══ Recorded information

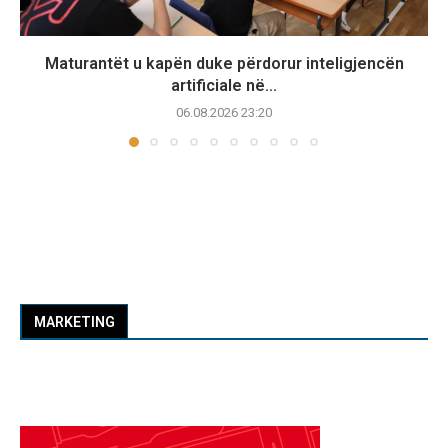
Maturantët u kapën duke përdorur inteligjencën
artificiale në...
06.08.2026 23:20
MARKETING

════

Make an exact reproduction of the listing above, without any pictures.

| Answer space |
Maturantët u kapën duke përdorur inteligjencën
artificiale në...
06.08.2026 23:20
MARKETING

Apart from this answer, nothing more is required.